Então, como se sentisse meu olhar queimando em sua direção, ele para de andar. Carter diz alguma coisa, mas Jace não responde. Em vez disso, seus olhos se levantam, atravessam toda a distância entre nós e me encontram.

Droga.

Desvio o olhar no mesmo momento em que ele se vira em minha direção e me viro totalmente de costas, agora de frente para minha melhor amiga. Eu me recuso a encarar ele. Qual seria a reação dele ao me ver? Ele me reconheceu ou deve ter achado que era só mais uma garota qualquer? Eu quero tanto olhar de novo para aquele rosto...

Meus dedos voltam a mexer na pulseira no meu colo, como se fosse a única coisa que pudesse me manter ancorada no presente.

— Vy, tá tudo bem? — Claire pergunta, finalmente notando minha expressão.

— Tá... tá tudo bem. — minha voz sai mais aguda do que deveria, e isso faz Claire arquear uma sobrancelha desconfiada.

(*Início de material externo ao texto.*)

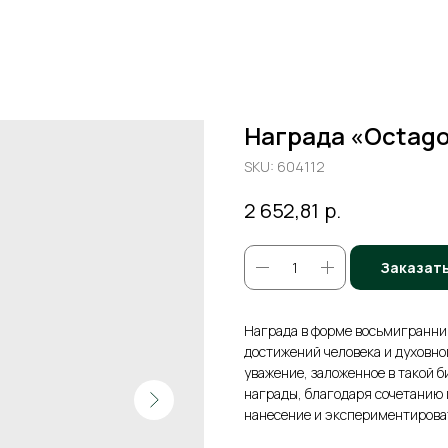
Награда «Octag
SKU:
604112
р.
2 652,81
Заказат
Награда в форме восьмигранни
достижений человека и духовно
уважение, заложенное в такой 
награды, благодаря сочетанию 
нанесение и экспериментирова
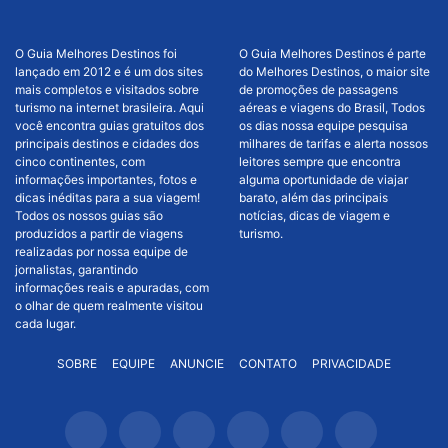
O Guia Melhores Destinos foi
O Guia Melhores Destinos é parte
lançado em 2012 e é um dos sites
do Melhores Destinos, o maior site
mais completos e visitados sobre
de promoções de passagens
turismo na internet brasileira. Aqui
aéreas e viagens do Brasil, Todos
você encontra guias gratuitos dos
os dias nossa equipe pesquisa
principais destinos e cidades dos
milhares de tarifas e alerta nossos
cinco continentes, com
leitores sempre que encontra
informações importantes, fotos e
alguma oportunidade de viajar
dicas inéditas para a sua viagem!
barato, além das principais
Todos os nossos guias são
notícias, dicas de viagem e
produzidos a partir de viagens
turismo.
realizadas por nossa equipe de
jornalistas, garantindo
informações reais e apuradas, com
o olhar de quem realmente visitou
cada lugar.
SOBRE
EQUIPE
ANUNCIE
CONTATO
PRIVACIDADE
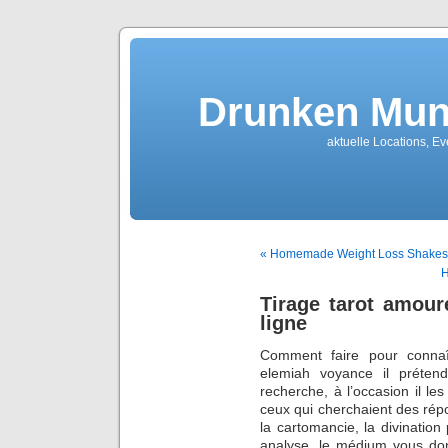
Drunken Mun
aktuelle Locations, E
« Homemade Weight Loss Shakes
H
Tirage tarot amour
ligne
Comment faire pour connaî
elemiah voyance il prétend 
recherche, à l’occasion il les 
ceux qui cherchaient des répo
la cartomancie, la divination 
analyse, le médium vous don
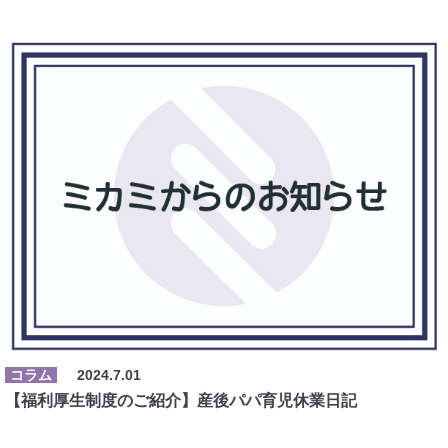
コラム
2024.7.01
【福利厚生制度のご紹介】産後パパ育児休業日記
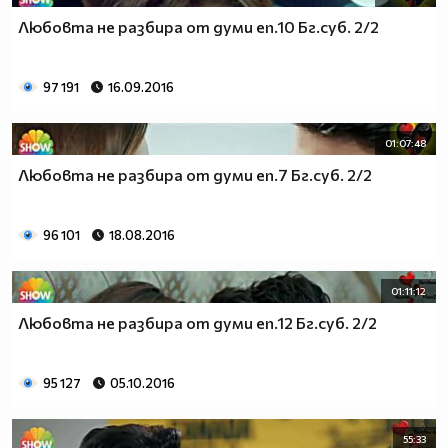
Любовта не разбира от думи еп.10 Бг.суб. 2/2
97 191
16.09.2016
01:07:48
Любовта не разбира от думи еп.7 Бг.суб. 2/2
96 101
18.08.2016
01:11:12
Любовта не разбира от думи еп.12 Бг.суб. 2/2
95 127
05.10.2016
55:33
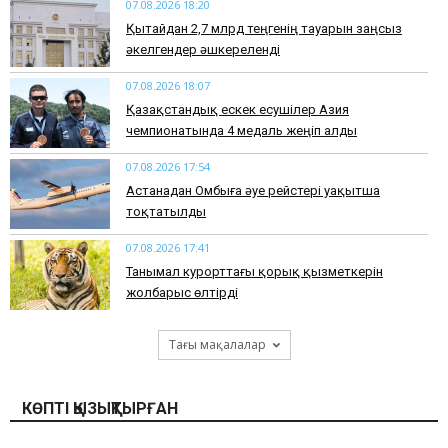
07.08.2026 18:20
Қытайдан 2,7 млрд теңгенің тауарын заңсыз
әкелгендер әшкереленді
07.08.2026 18:07
Қазақстандық ескек есушілер Азия
чемпионатында 4 медаль жеңіп алды
07.08.2026 17:54
Астанадан Омбыға әуе рейстері уақытша
тоқтатылды
07.08.2026 17:41
​Танымал курорттағы қорық қызметкерін
жолбарыс өлтірді
Тағы мақалалар
КӨПТІ ҚЫЗЫҚТЫРҒАН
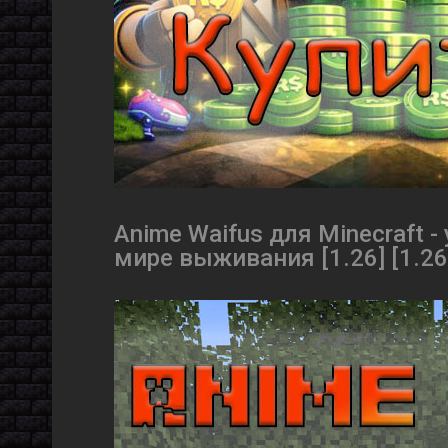
Anime Waifus для Minecraft
мире выживания [1.26] [1.26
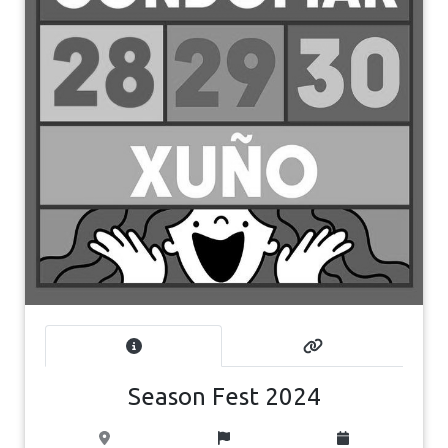
Season Fest 2024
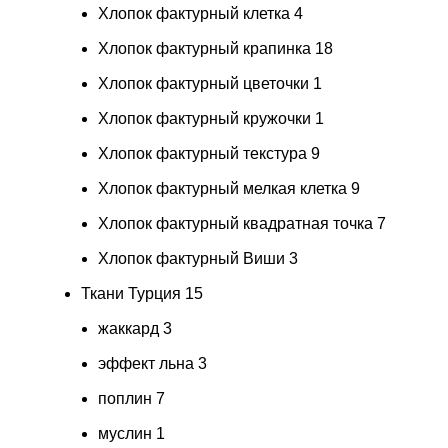
Хлопок фактурный клетка
4
Хлопок фактурный крапинка
18
Хлопок фактурный цветочки
1
Хлопок фактурный кружочки
1
Хлопок фактурный текстура
9
Хлопок фактурный мелкая клетка
9
Хлопок фактурный квадратная точка
7
Хлопок фактурный Виши
3
Ткани Турция
15
жаккард
3
эффект льна
3
поплин
7
муслин
1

— Você tá pálida. O que... — Seu olhar fica atrás de mim e sua expressão se ilumina. — Ei, é o Dylan! Vem, vamos até lá.

Antes que eu consiga impedir, ela se levanta e me puxa pelo braço.

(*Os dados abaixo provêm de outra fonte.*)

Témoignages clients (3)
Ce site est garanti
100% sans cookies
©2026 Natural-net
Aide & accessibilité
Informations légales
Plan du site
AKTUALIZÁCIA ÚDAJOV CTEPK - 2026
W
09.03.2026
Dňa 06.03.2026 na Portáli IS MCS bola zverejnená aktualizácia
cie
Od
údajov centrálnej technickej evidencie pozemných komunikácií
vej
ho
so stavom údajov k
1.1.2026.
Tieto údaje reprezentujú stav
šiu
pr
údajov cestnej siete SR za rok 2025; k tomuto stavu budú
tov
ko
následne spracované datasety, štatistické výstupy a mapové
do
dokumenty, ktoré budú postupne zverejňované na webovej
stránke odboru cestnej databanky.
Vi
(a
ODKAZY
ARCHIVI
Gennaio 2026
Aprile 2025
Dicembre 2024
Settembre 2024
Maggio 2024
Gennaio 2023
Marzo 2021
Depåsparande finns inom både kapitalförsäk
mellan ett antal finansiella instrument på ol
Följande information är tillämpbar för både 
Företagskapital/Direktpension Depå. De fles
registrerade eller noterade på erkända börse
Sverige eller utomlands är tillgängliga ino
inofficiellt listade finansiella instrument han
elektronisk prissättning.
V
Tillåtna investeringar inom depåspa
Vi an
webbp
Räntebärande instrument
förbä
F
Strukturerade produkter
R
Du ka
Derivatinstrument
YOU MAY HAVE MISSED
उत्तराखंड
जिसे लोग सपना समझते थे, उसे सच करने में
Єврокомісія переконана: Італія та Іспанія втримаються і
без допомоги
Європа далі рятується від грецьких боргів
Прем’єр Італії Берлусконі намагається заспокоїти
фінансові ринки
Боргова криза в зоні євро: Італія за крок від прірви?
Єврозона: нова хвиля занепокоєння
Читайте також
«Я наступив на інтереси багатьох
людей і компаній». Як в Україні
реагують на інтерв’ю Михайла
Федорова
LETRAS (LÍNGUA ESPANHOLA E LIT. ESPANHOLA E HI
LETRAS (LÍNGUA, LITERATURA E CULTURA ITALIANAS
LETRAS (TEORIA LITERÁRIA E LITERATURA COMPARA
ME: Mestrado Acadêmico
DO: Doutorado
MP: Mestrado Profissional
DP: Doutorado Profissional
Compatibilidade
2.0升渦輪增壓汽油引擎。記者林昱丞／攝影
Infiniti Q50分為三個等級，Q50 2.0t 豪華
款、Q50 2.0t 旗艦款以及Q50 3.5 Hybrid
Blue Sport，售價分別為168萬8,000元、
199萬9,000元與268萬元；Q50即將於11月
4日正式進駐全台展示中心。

— Claire, espera! — Tento resistir, mas é inútil.

Meus pés parecem pesar uma tonelada, mas ela me arrasta para o grupo como se fosse a coisa mais natural do mundo.

Carter nos vê primeiro e abre um sorriso largo.

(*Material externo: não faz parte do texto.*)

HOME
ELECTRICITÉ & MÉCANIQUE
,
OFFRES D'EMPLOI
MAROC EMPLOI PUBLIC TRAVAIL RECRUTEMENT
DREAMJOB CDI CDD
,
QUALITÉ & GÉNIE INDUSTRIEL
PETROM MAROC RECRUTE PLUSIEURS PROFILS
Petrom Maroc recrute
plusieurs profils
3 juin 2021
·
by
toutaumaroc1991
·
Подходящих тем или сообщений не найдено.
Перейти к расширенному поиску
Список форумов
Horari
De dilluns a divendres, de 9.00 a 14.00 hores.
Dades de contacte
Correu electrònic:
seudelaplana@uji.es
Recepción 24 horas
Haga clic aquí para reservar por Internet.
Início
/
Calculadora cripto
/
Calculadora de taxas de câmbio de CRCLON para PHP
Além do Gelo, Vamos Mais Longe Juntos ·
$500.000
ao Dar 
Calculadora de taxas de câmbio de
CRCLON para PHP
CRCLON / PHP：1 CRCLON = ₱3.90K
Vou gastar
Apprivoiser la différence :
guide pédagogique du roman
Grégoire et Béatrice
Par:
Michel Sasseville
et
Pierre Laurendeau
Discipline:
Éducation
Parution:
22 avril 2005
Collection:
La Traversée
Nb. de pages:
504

Procuro por Jace ao seu lado, mas ele está de costas para Dylan conversando com um outro cara do time.
Graças a Deus.

— Ei, loirinha. — Ele se inclina para depositar um beijo em seu rosto, mas sua atenção logo se volta para mim. — E essa é...?

— Ah, é a... — Antes que ela consiga falar meu nome, dou uma leve cotovelada em seu braço o que faz ela resmungar. — Ai! Porque isso?!

Ela logo se cala quando eu afio meu olhar em sua direção.

— Ivy. — Digo mais baixo do que o normal, pensando se seu colega escutou. — Ou me chama de Vy, como quiser.

— Ivy... — Carter sorri, mas sua expressão parece pensativa, como se estivesse tentando decifrar algo. Ele percebe que ficou uns segundos calados e logo se recompõe. — Desculpe, mas é que... seu nome não me é estranho.

Ai, merda.

Não faço ideia se Jace comentou algo sobre mim ou nosso passado, e, sinceramente, isso não é da minha conta. Mas, considerando o jeito que ele falou, não parece coincidência que meu nome soe "estranho" para ele. Afinal, não existem outras Ivys na faculdade, a não ser eu.

— Ah... eu...

Antes que eu pudesse bolar uma resposta Claire se apressa notando minha expressão. Agradeço mentalmente por isso.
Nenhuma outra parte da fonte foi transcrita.